EXERCISE REQUIREMENTS: In the records below, find the line with "For your specific" and the line with "How to use the". Print both exactly, along with every line between them, and no other line.

GIVEN RECORDS section start

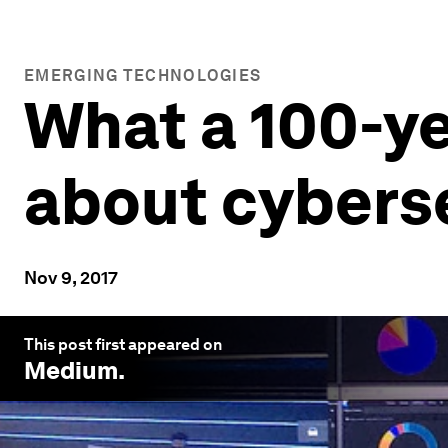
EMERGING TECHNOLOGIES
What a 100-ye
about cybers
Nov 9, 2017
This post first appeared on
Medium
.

GIVEN RECORDS section end
GIVEN RECORDS section start

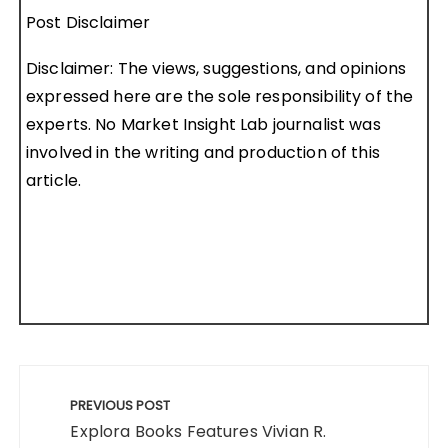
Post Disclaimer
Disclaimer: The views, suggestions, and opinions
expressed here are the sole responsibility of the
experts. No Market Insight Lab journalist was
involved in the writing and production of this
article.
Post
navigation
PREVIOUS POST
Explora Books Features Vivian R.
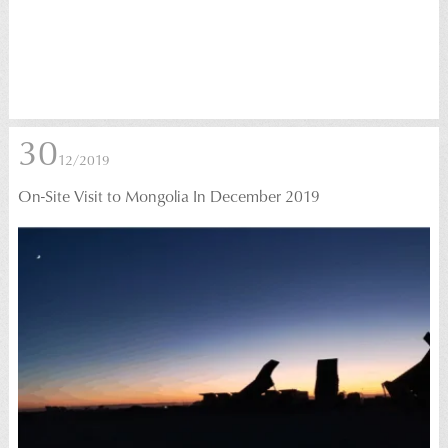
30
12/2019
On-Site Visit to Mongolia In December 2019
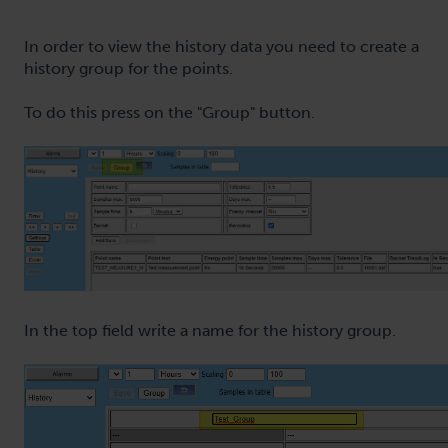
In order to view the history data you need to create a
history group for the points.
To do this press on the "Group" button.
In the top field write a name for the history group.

GIVEN RECORDS section end
GIVEN RECORDS section start

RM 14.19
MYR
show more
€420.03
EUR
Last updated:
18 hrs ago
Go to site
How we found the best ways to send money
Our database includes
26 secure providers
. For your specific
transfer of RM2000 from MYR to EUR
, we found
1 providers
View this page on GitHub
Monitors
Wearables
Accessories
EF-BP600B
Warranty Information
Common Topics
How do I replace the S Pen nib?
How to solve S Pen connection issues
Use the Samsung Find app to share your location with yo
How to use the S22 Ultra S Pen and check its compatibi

GIVEN RECORDS section end

EXERCISE RESULT:
. For your specific
transfer of RM2000 from MYR to EUR
, we found
1 providers
View this page on GitHub
Monitors
Wearables
Accessories
EF-BP600B
Warranty Information
Common Topics
How do I replace the S Pen nib?
How to solve S Pen connection issues
Use the Samsung Find app to share your location with yo
How to use the S22 Ultra S Pen and check its compatibi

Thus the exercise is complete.